Or if you're insisting on using DX10, 4xAA, Ultra Geometry, or some combination of IQ enhancing parameters, and/or you just need better performance, you can reverse some of these previously mentioned parameters:

*Gfx_ClusterLODScale 1 or 2  * [Default 0.8] This will cause more sprites to show up while in motion(like grass getting more dense) but from default to 1 shouldn't be killer on your eyes if you're ok with the game under stock conditions. If you're desperate, try 2, and see if it's acceptable or not in regards to IQ. FPS gain at a level of 2, should be at least five or more FPS.
*Gfx_HemiQuality 0   * [Default is based off your in-game video settings.] You will see more of an IQ loss between 0 and 1 than you did with 1 and 2. The performance gain will scale relatively the same as moving from a level of 2 down to 1, so expect about three to four frames at a setting of 0.
*Gfx_KillLODScale 1.5 or 2      * [Default is 1] You will lose some object draw and slight texture reduction at a distance, but for most this might be fairly acceptable given the fast paced action of the game in which they don't notice such things. You should gain a few frames.
*Gfx_LeavesShadowRatio 1 * [Default is 0.5] As mentioned above, this will not affect performance, so it's up to you.
*Gfx_LODScale 1.5 or 2    *  [Default is 1] This is probably the most noticeable feature in terms of IQ and performance. Moving above default of 1, can result in noticeably cheaper quality objects and textures, but should provide several frames depending on how far you take it.
*Gfx_RealTreesLODScale 0 or 1* [Default is 1] As mentioned above this is an odd parameter, some might truly get better performance at a setting of 0, which gives the best viewing quality. I'd leave it at 1 or 0.
*Gfx_SunShadowRange2 60 * [Default is 80] If you don't worry about mid-range to distant shadow draw from objects, you can decrease this from 80 down to 60, to pick-up a few frames. Going to 40 or less makes a noticeably negative IQ difference.
*Gfx_TerrainLODScale 1   * [Default is 1]    Leaving this at default of 1 should be enough. The gains from anything over 1 seem too minimal to be worth it, unless you don't mind the game looking fairly awful.

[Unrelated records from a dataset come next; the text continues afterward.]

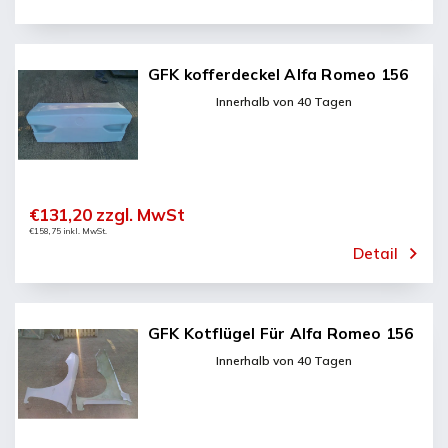
GFK kofferdeckel Alfa Romeo 156
Innerhalb von 40 Tagen
€131,20 zzgl. MwSt
€158,75 inkl. MwSt.
Detail
GFK Kotflügel Für Alfa Romeo 156
Innerhalb von 40 Tagen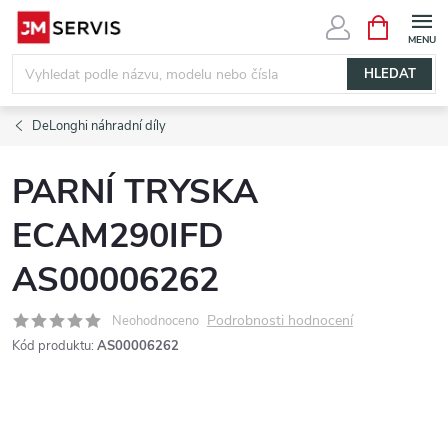
Přejít
NÁKUPNÍ
KOŠÍK
na
obsah
HLEDAT
DeLonghi náhradní díly
PARNÍ TRYSKA
ECAM290IFD
AS00006262
Podrobnosti hodnocení
Neohodnoceno
Kód produktu:
AS00006262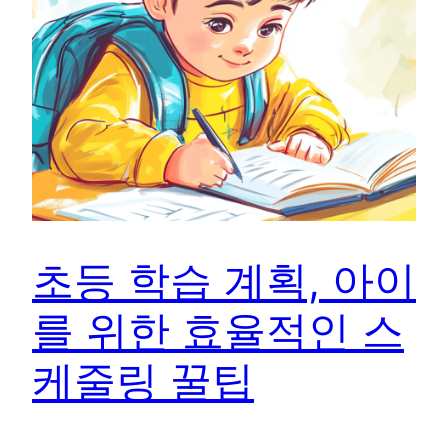
초등 학습 계획, 아이
를 위한 효율적인 스
케줄링 꿀팁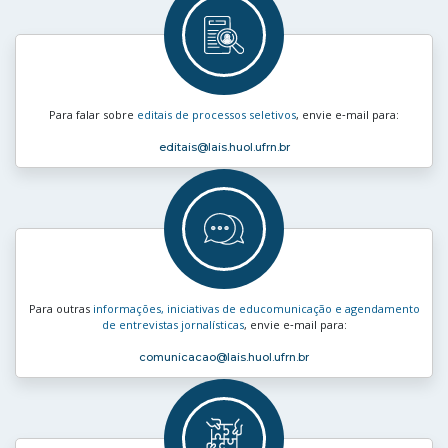
Para falar sobre
editais de processos seletivos
, envie e‑mail para:
editais
@lais.huol.ufrn.br
Para outras
informações, iniciativas de educomunicação e agendamento
de entrevistas jornalísticas
, envie e‑mail para:
comunicacao
@lais.huol.ufrn.br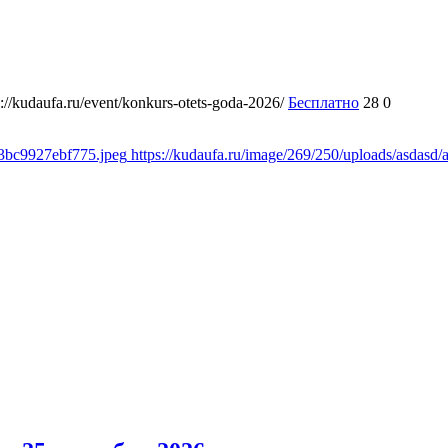
s://kudaufa.ru/event/konkurs-otets-goda-2026/
Бесплатно
28
0
b3bc9927ebf775.jpeg
https://kudaufa.ru/image/269/250/uploads/asdas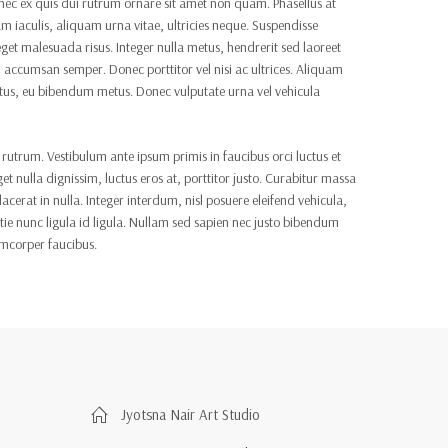
 nec ex quis dui rutrum ornare sit amet non quam. Phasellus at
uam iaculis, aliquam urna vitae, ultricies neque. Suspendisse
et malesuada risus. Integer nulla metus, hendrerit sed laoreet
 accumsan semper. Donec porttitor vel nisi ac ultrices. Aliquam
tus, eu bibendum metus. Donec vulputate urna vel vehicula
es rutrum. Vestibulum ante ipsum primis in faucibus orci luctus et
get nulla dignissim, luctus eros at, porttitor justo. Curabitur massa
cerat in nulla. Integer interdum, nisl posuere eleifend vehicula,
estie nunc ligula id ligula. Nullam sed sapien nec justo bibendum
lamcorper faucibus.
Jyotsna Nair Art Studio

As a word of warning, when you are adjusting the settings in the console, sometimes the game can 'flake' out, and when you enter a new command, it will drop to desktop with a black screen then come back. This is not supposed to happen. Every change should happen in real time. If you get thrown back and forth between the desktop, stop, exit the game and try it again.

If you are content with a batch of settings, you can setup a configuration file and tell the game to load it from the console.

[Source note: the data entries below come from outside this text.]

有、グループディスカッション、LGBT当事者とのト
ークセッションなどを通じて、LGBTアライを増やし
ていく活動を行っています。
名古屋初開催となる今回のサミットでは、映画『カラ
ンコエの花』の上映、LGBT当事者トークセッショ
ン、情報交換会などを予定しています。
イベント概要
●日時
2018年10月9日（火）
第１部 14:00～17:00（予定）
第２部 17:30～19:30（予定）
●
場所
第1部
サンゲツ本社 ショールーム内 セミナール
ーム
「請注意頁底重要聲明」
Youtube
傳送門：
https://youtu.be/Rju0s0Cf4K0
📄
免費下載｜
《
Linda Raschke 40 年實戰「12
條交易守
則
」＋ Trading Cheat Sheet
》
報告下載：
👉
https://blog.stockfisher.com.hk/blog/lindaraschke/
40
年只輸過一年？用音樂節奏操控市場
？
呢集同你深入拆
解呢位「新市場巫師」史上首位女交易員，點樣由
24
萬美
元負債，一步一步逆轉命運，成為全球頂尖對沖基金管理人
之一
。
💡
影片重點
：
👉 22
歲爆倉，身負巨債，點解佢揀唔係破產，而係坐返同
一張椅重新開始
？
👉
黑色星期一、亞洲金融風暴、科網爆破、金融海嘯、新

Make a new .txt file in your Far Cry 2 user folder, which is My Games for both Xp and Vista. You can name it whatever, let's say "IQ.cfg"
Place the commands inside the file and do not use the "=" sign between the variable itself and the numerical value. I.e. gfx_LODScale 0.5   not gfx_LODScale=0.5
When you run the game, open the console with the tilda key "~" and type "Exec IQ.cfg" -no quotes.

At this point I haven't figured out how to force the game to load with these settings automatically, whether from the configuration file or some other means.

Also, sorry I don't have any 'lesser' systems to run the game on, to see how these settings affect it. Most of my testbed and backup machines are in pieces at this time. Feel free to give them a whirl and report back.

If you find anything here to be false, wrong, and/or you can improve on, feel free to make mention and share your findings.

Lastly...apologies for another Far Cry 2 thread!


----------



## Maelstrom (Oct 29, 2008)

Thx very informative and helpful =D


----------



## wolf2009 (Oct 29, 2008)

very nice


----------



## BraveSoul (Oct 30, 2008)

very detailed post.. well done      Gfx_KillLODScale 2  DX9  seems to improve pfs  a lillte


----------



## Hayder_Master (Oct 30, 2008)

mmmm, as i expect for new drivers


----------



## newconroer (Oct 30, 2008)

Updated to include console navigation commands.


----------



## raptori (Oct 30, 2008)

I don't have any issue while using the new 180.43 beta and you can see my card is not G200 "sooner it'll become" but to be honest I'm not seeing big improvement over 178.24.. not zero improvement but not big.


----------



## LiveOrDie (Oct 30, 2008)

i maxed this game ezy, wish crysis was more like this game


----------